Forget rushed behinds furore, just protect the ball-getters
The unseen 19th player every team has lurking around its defensive goal square, Rushby Hines, is the name on everyone’s lips this week as clubs consider their responses to the AFL’s suggestions for banning him for life or cramping his style because he’s smartened up his act.
With some critics baying for penalties against rushed behinds because of their well-thought-out use this year by some teams, including Hawthorn in the grand final, we could be forgiven for thinking this is the end of Australian football as we know it.
The powers-that-be have come up with half a dozen suggestions about what can be done to either eliminate or control this perceived menace, with clubs having until Friday to pass their thoughts on for consideration by the rules committee and then the AFL Commission.
Among them are a free kick from where the ball was rushed, a bounce a certain distance out from goal, a throw-in or free kick at the behind post, a free from where the 50-metre arc meets the boundary line, preventing the player doing the rushing from bringing the ball back into play, and waiting for the goal umpire to wave the flags before play can resume.

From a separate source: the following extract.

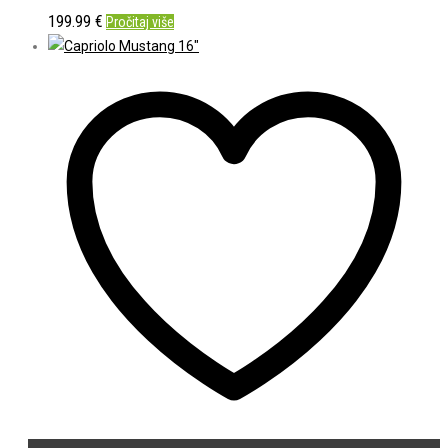
199.99
€
Pročitaj više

Only one of those ideas – the last one – should get past first base.
And it should be adopted not just for rushed behinds, but after all behinds are scored.

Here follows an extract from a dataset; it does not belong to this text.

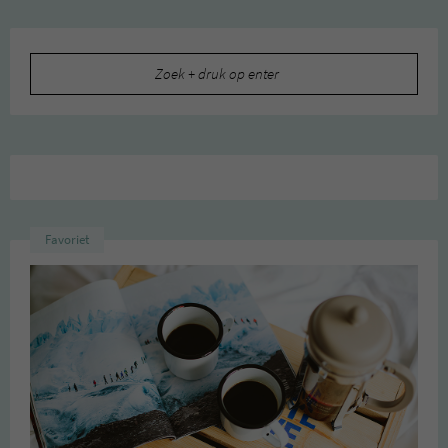
Zoeken
naar:
Favoriet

In other words, go back to the tried and true rule that was in place for a long, long time until somebody got the bright idea that allowing the defence to bring the ball back into play faster would “improve” the game by speeding it up.

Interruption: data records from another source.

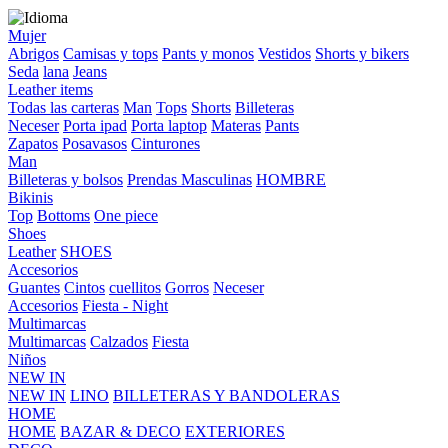
Mujer
Abrigos
Camisas y tops
Pants y monos
Vestidos
Shorts y bikers
Seda
lana
Jeans
Leather items
Todas las carteras
Man
Tops
Shorts
Billeteras
Neceser
Porta ipad
Porta laptop
Materas
Pants
Zapatos
Posavasos
Cinturones
Man
Billeteras y bolsos
Prendas Masculinas
HOMBRE
Bikinis
Top
Bottoms
One piece
Shoes
Leather
SHOES
Accesorios
Guantes
Cintos
cuellitos
Gorros
Neceser
Accesorios
Fiesta - Night
Multimarcas
Multimarcas
Calzados
Fiesta
Niños
NEW IN
NEW IN
LINO
BILLETERAS Y BANDOLERAS
HOME
HOME
BAZAR & DECO
EXTERIORES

That change in turn brought with it a rash of moves to counter the quick kick-in, such as a number of variations of zone or cluster defences by the supposedly attacking team, resulting in the almost inevitable, boring, use of a short kick to a player who manages to get into some space deep in the back pocket.
The only obviously good thing the new rule brought in was having a container of balls available behind the goals so the game wasn’t held up by waiting for the ball to come back from the crowd.
Changing the rules in any of the ways suggested to penalise rushed behinds would bring more problems than it would solve, as it would add yet another area in which interpretation, rather than black-and-white decisions, would play a part.
Who’s to say a behind has been rushed deliberately by the defence when the ball comes off the hands of four or five players contesting it in the air?
Was it really a defender who deliberately knocked it through? Was it accidental? Or was it knocked through by an attacking player on the team a point behind with less than a minute to play in the grand final?
That’d be a nice way to win a premiership, for example by kicking another behind from 50 metres out on the boundary line after getting a free kick for your own rushed behind, wouldn’t it?
Footystats contributor Kathryn Michaelsen set out a number of ways some of the other proposed changes could affect the outcome of matches in an article on Monday. It’s well worth a read by Rushby’s detractors.
Of the other suggested rule changes, the continued use of four boundary umpires makes most sense. The pace the game is played at these days makes it impossible for one man to patrol the whole length of the ground effectively, with cases of the ball going out undetected in nearly every match.
Marking the goal line so it takes the padding on the posts into account is a sensible idea, and so are recalling wacky bounces by the umpires and reducing the penalty for technical interchange offences, although there should be nothing as drastic as a 50-metre penalty involved – just handing the ball over to the opposition would suffice.
Increasing the number of field umpires from three to four is rubbish – the variation in interpretations is already bad enough without giving another bloke a chance to make it even more confusing.
What the rules wallahs should be concentrating on is eliminating interpretation in favour of clearcut rulings, and there are two situations where they should start – high tackles and pushes in the back.
One of the biggest blights on the game is when a player is making a brave attempt to win the ball and gets penalised for lying on it while an opponent on top of him has an arm over his shoulder with his hand holding the ball in against the ball-getter.
That is clearly a high tackle over the shoulder, and should be penalised as such. So should any other tackle in which the tackler makes contact above the ball-carrier’s shoulder, whether the man with the ball ducks into the tackle or not. That removes the scope for interpretation where one umpire might think the player ducked and another might not.
Tackles from behind in which the ball-carrier is propelled forward should always be paid as pushes in the back – the rule says the tackler must retard the progress of the man with the ball, but too many times he gets a free kick for increasing it. Again, making this a hard and fast rule would remove inconsistent interpretations.
In both these examples, taking away the element of interpretation would favour the player going for, or possessing, the ball, which is the way it was always meant to be.
“Dwelling” to tackle the ball-player is a disgrace and should be eliminated.